イギリスの場合、中央政府レベルにおける治安官庁は、内務省(Home Office)であり、中央警察集合体も内務省系統がその中核である。もっとも、イギリスでは依然として国家警察を擁しないため、いくつかの内務省所管機関の集合体の形で存在する。
中でも近年の大きな変化として、イギリス版FBIとしての国家犯罪庁(National Crime Agency:NCA)の設置がある。ただし、人員や権限はFBIよりも限られており、発達途上の新機関である。
内務省系機関として、より歴史が古いのは、国境警備や移民管理に関わる諸機関であるが、この分野でも、近年、移民取締りの効率を上げるために変更が加えられ、新たに内務大臣直属の国境警備隊である国境隊(Border Force)と移民執行局(Immigration Enforcement)とに分離された。

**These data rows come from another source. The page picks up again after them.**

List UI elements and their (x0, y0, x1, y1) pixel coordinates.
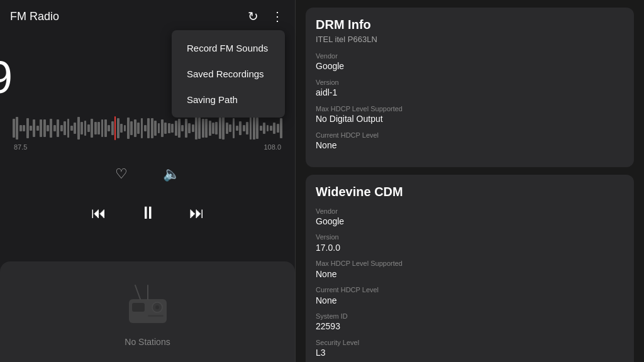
wv-label-vendor: Vendor (316, 207, 624, 216)
wv-field-version: Version 17.0.0 (316, 233, 624, 254)
wv-field-security-level: Security Level L3 (316, 338, 624, 359)
svg-line-5 (135, 285, 140, 299)
header-icons: ↻ ⋮ (247, 8, 285, 25)
no-stations-label: No Stations (125, 337, 170, 347)
svg-rect-4 (148, 315, 164, 317)
dropdown-menu: Record FM Sounds Saved Recordings Saving… (172, 30, 285, 118)
wv-field-system-id: System ID 22593 (316, 312, 624, 333)
fm-header: FM Radio ↻ ⋮ (0, 0, 295, 33)
waveform-container: 87.5 108.0 (0, 116, 295, 151)
wv-label-security-level: Security Level (316, 338, 624, 347)
widevine-cdm-card: Widevine CDM Vendor Google Version 17.0.… (306, 175, 634, 362)
play-pause-button[interactable]: ⏸ (134, 197, 162, 228)
drm-field-current-hdcp: Current HDCP Level None (316, 131, 624, 152)
fm-bottom-stations: No Stations (0, 261, 295, 362)
favorite-button[interactable]: ♡ (110, 161, 133, 187)
drm-label-current-hdcp: Current HDCP Level (316, 131, 624, 140)
more-options-button[interactable]: ⋮ (270, 8, 285, 25)
waveform (13, 116, 282, 141)
wv-value-current-hdcp: None (316, 295, 624, 307)
svg-point-3 (155, 305, 159, 309)
next-button[interactable]: ⏭ (184, 199, 209, 227)
drm-field-vendor: Vendor Google (316, 52, 624, 73)
freq-start: 87.5 (14, 143, 27, 151)
drm-panel: DRM Info ITEL itel P663LN Vendor Google … (296, 0, 644, 362)
drm-label-version: Version (316, 78, 624, 87)
drm-value-vendor: Google (316, 60, 624, 73)
saved-recordings-item[interactable]: Saved Recordings (172, 61, 285, 87)
drm-field-max-hdcp: Max HDCP Level Supported No Digital Outp… (316, 104, 624, 126)
svg-rect-1 (132, 303, 145, 312)
wv-value-security-level: L3 (316, 347, 624, 359)
drm-value-version: aidl-1 (316, 87, 624, 99)
drm-label-max-hdcp: Max HDCP Level Supported (316, 104, 624, 113)
drm-value-max-hdcp: No Digital Output (316, 113, 624, 126)
prev-button[interactable]: ⏮ (86, 199, 111, 227)
freq-labels: 87.5 108.0 (13, 143, 282, 151)
wv-value-max-hdcp: None (316, 268, 624, 281)
refresh-button[interactable]: ↻ (247, 8, 260, 25)
wv-label-current-hdcp: Current HDCP Level (316, 285, 624, 294)
drm-info-card: DRM Info ITEL itel P663LN Vendor Google … (306, 8, 634, 167)
wv-value-vendor: Google (316, 216, 624, 228)
volume-button[interactable]: 🔈 (158, 161, 185, 187)
wv-value-version: 17.0.0 (316, 242, 624, 255)
wv-field-vendor: Vendor Google (316, 207, 624, 228)
fm-secondary-controls: ♡ 🔈 (110, 161, 185, 187)
wv-field-current-hdcp: Current HDCP Level None (316, 285, 624, 307)
wv-label-system-id: System ID (316, 312, 624, 321)
drm-value-current-hdcp: None (316, 140, 624, 152)
fm-radio-panel: FM Radio ↻ ⋮ Record FM Sounds Saved Reco… (0, 0, 296, 362)
wv-field-max-hdcp: Max HDCP Level Supported None (316, 259, 624, 280)
drm-device-name: ITEL itel P663LN (316, 35, 624, 44)
radio-icon (123, 280, 173, 331)
drm-field-version: Version aidl-1 (316, 78, 624, 99)
playback-controls: ⏮ ⏸ ⏭ (86, 197, 209, 228)
freq-end: 108.0 (264, 143, 281, 151)
drm-label-vendor: Vendor (316, 52, 624, 60)
drm-title: DRM Info (316, 18, 624, 32)
record-fm-sounds-item[interactable]: Record FM Sounds (172, 35, 285, 61)
wv-label-max-hdcp: Max HDCP Level Supported (316, 259, 624, 268)
widevine-title: Widevine CDM (316, 185, 624, 199)
wv-label-version: Version (316, 233, 624, 241)
wv-value-system-id: 22593 (316, 321, 624, 333)
saving-path-item[interactable]: Saving Path (172, 87, 285, 112)
fm-title: FM Radio (10, 10, 59, 23)
frequency-display: 9 (0, 52, 13, 103)
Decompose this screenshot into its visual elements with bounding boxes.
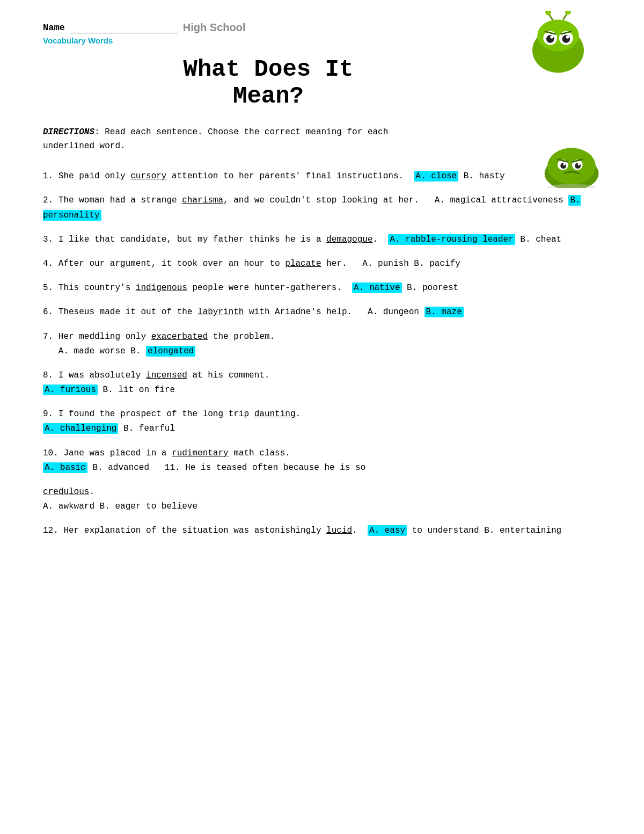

また、国内諜報機関として歴史の古い保安庁(Security Service:通称MI5)も、国内治安情報の収集に関わることから、形式的ではあるが、内務大臣の管轄下にある。保安庁は本来、諜報機関であって、捜査機関ではないが、対テロ対策にも関わる近年は、中央警察集合体の一翼にもかかってきている。
アメリカにおいて連邦警察集合体の中核を成す司法省に相当する中央省庁はイギリスには存在しないが、イングランド・ウェールズ法務総監(Her Majesty's Attorney General for England and Wales)が監督する中央捜査機関として、重大知能犯局(Serious Fraud Office:SFO)が存在する。時代的には、如上NCAよりも早い1987年設置の機関である。
そのほか、中央警察集合体には、特別警察と呼ばれる三つの警察機関、すなわち、英国鉄道警察(British Transport Police)、民間原子力保安隊(Civil Nuclear Constabulary )、国防省警察(Ministry of Defence Police)が含まれる。
これら三機関は、それぞれ運輸省、ビジネス・エネルギー・産業戦略省、国防省の管轄下にあり、組織としては別立てであるが、100人以上の死者を出した2015年のパリ同時多発テロ事件を受け、2016年には当時のメイ政権が如上三つの特別警察の狙撃要員を統合した4000人規模の新たな即応部隊の創設を打ち出した。
本稿執筆時点で、この新組織に関する正式な発足の情報は得られていないが、「テロとの戦い」テーゼに対応して、中央警察集合体の統合を図る動きと見られる。これは、前回見た地方警察の統合運用と合わせ、イギリスの分散型警察国家における集権的な変容の動きとして注目される。